To expand on last week’s posts about the evolution of cardiac arrest, I got thinking about how things have changed over the centuries. I remember watching Killing Lincoln on the history channel a few years ago. In the moments after President Lincoln was shot, an army surgeon who was at Ford’s Theatre stepped up to care for the doctor. He instructed people to “lift his arms up and down” to help facilitate respirations for the president. Its something that today, we would look at as being ridiculous. The funny thing is, as I look over my career and a lot of the treatments that I talked about last week, I see a lot of what used to be cornerstones of resuscitation only a few decades ago as being equally as ridiculous.
It makes me wonder how many life saving events that I could have been a part of had our approach to cardiac arrest been similar to what it is today. The changes that we have seen in the last 20 years have been simple ones. We have changed compression rates. We’ve prioritized compressions. We have realized that getting that tube is not nearly as vital as we once thought it was. 17 years ago, if I delivered a code without a tube to the ER, it was seen as a badge of shame. You did everything you had to do, the rest of the care be damned, and you got that tube.
What if we had stayed on scene and played for some of those codes instead of just throwing a backboard under them and whisking them away to the hospital morgue? What if we had admitted defeat to a difficult tube and stuck with a BLS airway since that was working anyway? What if we had done compressions in between my stacked 200, 300, and 360 joule shocks? How many more lives would have been saved?
The first CPR save pin that I ever received was when I was 16 years old. The patient was 80-something and she collapsed at home. 22 years ago, New Jersey was doing some things right. If we didnt get them back we did not go anywhere. This patient though, this patient saw a return of pulses. We transported her to the hospital, and kept her alive until we delivered her to the waiting ER staff. She died in hospital, but we saved her before that. Or so my squad thought. So I got a save pin. I was proud of it. Looking back though, I would have wanted more.
In 2000, I was doing my ride time searching for that elusive cardiac arrest so that I could get myself closer to putting a medic card in my back pocket. I got that code on a Saturday afternoon. We got pulses back pretty quickly, and threw up some Dopamine to bring her pressure up, but the pulses did not last long. Half way to the hospital we were pumping away on the chest again. ROSC was short lived, the response to that ROSC was rushed, and we were right back to doing compressions.
As I look back over my career, I am proud of the fact that I have five confirmed CPC 1 saves in the recent years of my career. In the 12 years prior to that though, I honestly have no idea how many that I had, and I do not think that it was that many. I thought that I was doing the best that I could for my patients, and I thought that it wouldn’t make much of a difference anyway because nobody in cardiac arrest survives anyway. We did not see the ROSC and survival rates that we see now. We did not know what we knew now, but imagine what would have happened if we did.

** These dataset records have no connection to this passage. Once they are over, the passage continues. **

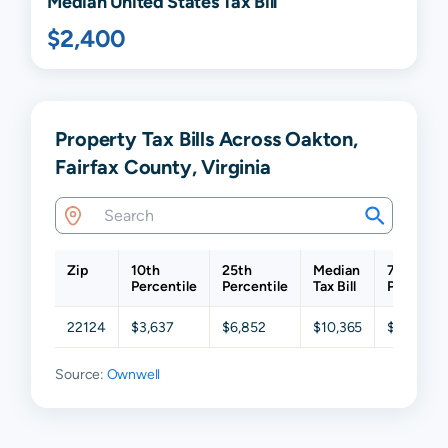
Median United States Tax Bill
$2,400
Property Tax Bills Across Oakton,
Fairfax County, Virginia
Zip
10th
25th
Median
75th
Percentile
Percentile
Tax Bill
Percentil
22124
$3,637
$6,852
$10,365
$13,561
Source:
Ownwell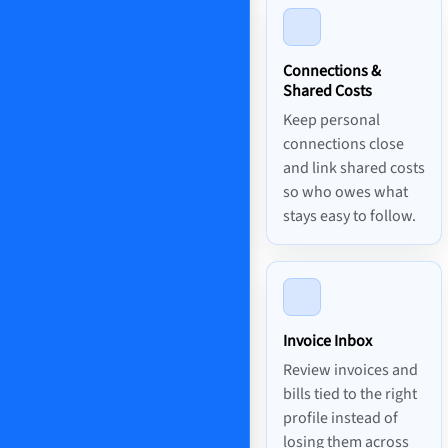
Connections &
Shared Costs
Keep personal
connections close
and link shared costs
so who owes what
stays easy to follow.
Invoice Inbox
Review invoices and
bills tied to the right
profile instead of
losing them across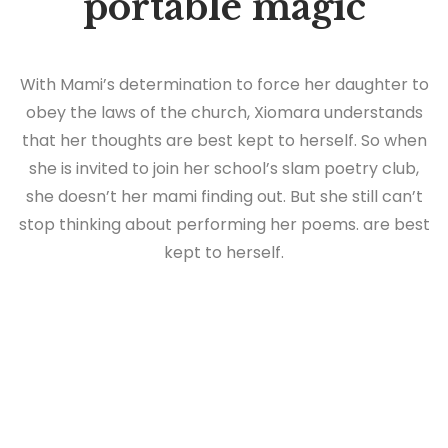
portable magic
With Mami’s determination to force her daughter to
obey the laws of the church, Xiomara understands
that her thoughts are best kept to herself. So when
she is invited to join her school’s slam poetry club,
she doesn’t her mami finding out. But she still can’t
stop thinking about performing her poems. are best
kept to herself.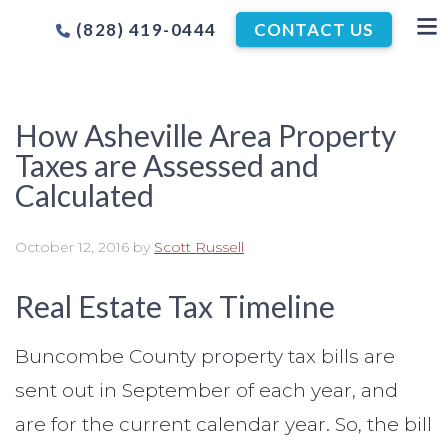
(828) 419-0444
CONTACT US
How Asheville Area Property
Taxes are Assessed and
Calculated
October 12, 2016
by
Scott Russell
Real Estate Tax Timeline
Buncombe County property tax bills are
sent out in September of each year, and
are for the current calendar year. So, the bill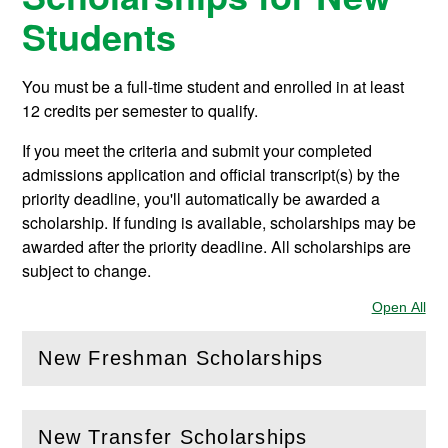
Students
You must be a full-time student and enrolled in at least
12 credits per semester to qualify.
If you meet the criteria and submit your completed
admissions application and official transcript(s) by the
priority deadline, you'll automatically be awarded a
scholarship. If funding is available, scholarships may be
awarded after the priority deadline. All scholarships are
subject to change.
Open All
Sec
New Freshman Scholarships
(
Open
this section)
New Transfer Scholarships
(
Open
this section)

It also makes me wonder where we will be in cardiac arrest care in 10 years. The changes so far, like I said, have been simple ones. What happens once we start to raise the bar little by little? What it comes down to is personal dedication. It is up to us. As paramedics and EMTs, we need to be resuscitation experts. We need to be the ones who can run a code to completion in the field, whatever that outcome may be, whether its ROSC and ROSC care, or pronouncement. We need to own that call, and we need to work as hard as we can to get a positive outcome regardless of the situation.